2025 contribution limits
The IRS sets how much you can put into all your IRAs combined each year. For 2025:
| Age in 2025 | IRA limit |
|---|---|
| Under 50 | $7,000 |
| 50 or older (with $1,000 catch-up) | $8,000 |
This is a combined limit across your Roth and traditional IRAs - you cannot put $7,000 in each. For comparison, the 2025 401(k) employee limit is $23,500 ($31,000 with the age-50 catch-up), so many savers use both. To model the workplace side of that plan - including an employer match, which a Roth IRA never has - run the numbers through our 401(k) Calculator.
Why tax-free growth matters
In a taxable brokerage account, dividends and realized gains are taxed every year, and long-term capital gains are taxed at 0%, 15% or 20% in 2025 depending on income. Inside a Roth IRA, none of that applies. The full $887,000 of growth in the example above stays in your pocket - in a taxable account, decades of taxes could shave off six figures. Roth IRAs also have no required minimum distributions for the original owner, so the money can keep compounding.
Watch the income eligibility limits
Not everyone can contribute directly to a Roth IRA. The ability to contribute phases out at higher modified adjusted gross income (MAGI), and disappears entirely above the IRS thresholds for your filing status. High earners often use a "backdoor" Roth conversion instead. This calculator assumes you are eligible - always confirm the current limits at irs.gov before contributing.
How to use this calculator
You only need four inputs to get a realistic projection. Work through the fields in order:
- Current age and retirement age: these set how many years of compounding the projection runs. The earlier you start, the more dramatic the tax-free growth.
- Starting balance: enter what you already have in the Roth IRA today, or leave it at zero if you are just opening one.
- Annual contribution: type how much you plan to add each year. The calculator caps this at the 2025 IRS limit ($7,000, or $8,000 once you reach 50), so you cannot accidentally model an illegal over-contribution.
- Expected annual return: use a long-run average for your portfolio. A diversified stock-heavy mix has historically averaged roughly 7% after inflation, but you should test a range.
The result updates instantly. Read the projected balance at retirement at the top, then check the split between total contributions and total tax-free growth, and scroll the year-by-year schedule to watch compounding accelerate in the later years.
Who this calculator is for
This tool is built for anyone who wants to see what consistent Roth contributions can become over time.

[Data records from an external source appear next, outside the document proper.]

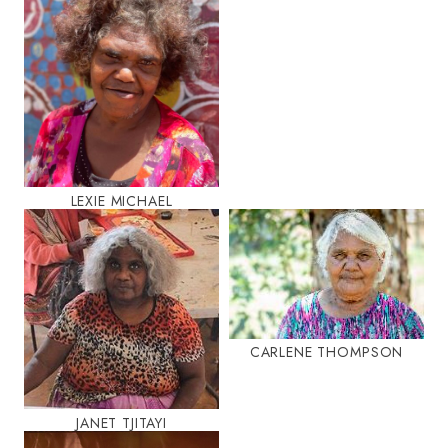
LEXIE MICHAEL
CARLENE THOMPSON
JANET TJITAYI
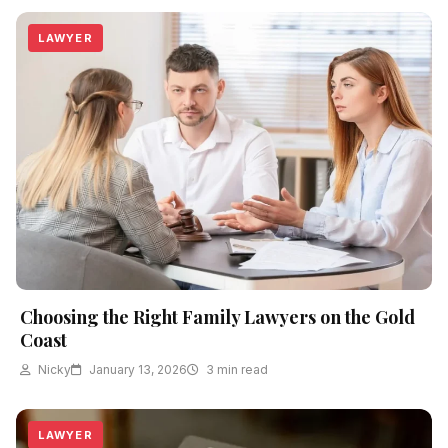
LAWYER
Choosing the Right Family Lawyers on the Gold
Coast
Nicky
January 13, 2026
3 min read
LAWYER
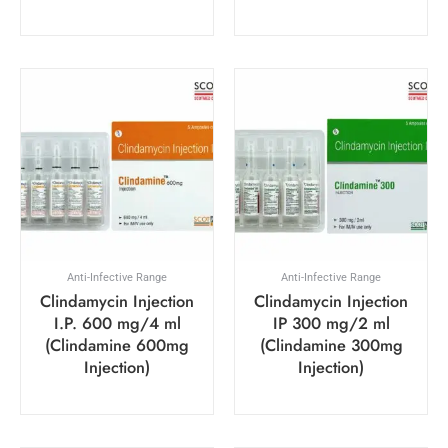
Anti-Infective Range
Anti-Infective Range
Clindamycin Injection
Clindamycin Injection
I.P. 600 mg/4 ml
IP 300 mg/2 ml
(Clindamine 600mg
(Clindamine 300mg
Injection)
Injection)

That includes:
- Young savers deciding whether to open a Roth IRA and how much starting early really matters.
- Mid-career professionals who already contribute and want to project their balance at 60 or 65.
- People weighing Roth vs. traditional who want a clear picture of tax-free growth before they choose.
- Parents and grandparents modeling a Roth for a teen with earned income, where decades of compounding do the heavy lifting.
- Anyone near 50 who wants to see how the extra $1,000 catch-up contribution adds up over the final stretch to retirement.
A second worked example: starting later
Compounding rewards time, so the same contribution looks very different depending on when you begin. Suppose two people each contribute $7,000 a year at a 7% return until age 65. The first starts at age 25 and ends with roughly $1.5 million. The second starts at age 40 and ends with roughly $475,000 - less than a third, despite contributing for 25 of the 40 years. The 15-year head start is worth far more than the 15 years of extra contributions, because the earliest dollars compound the longest. If you start late, the calculator will show that increasing your annual amount and adding the age-50 catch-up help close part - though rarely all - of that gap.
Roth IRA vs. traditional IRA vs. 401(k)
A Roth is one of several tax-advantaged accounts, and they work well together:
- Roth IRA: funded with after-tax dollars; growth and qualified withdrawals are tax-free; no RMDs for the owner. Best when you expect equal or higher taxes in retirement.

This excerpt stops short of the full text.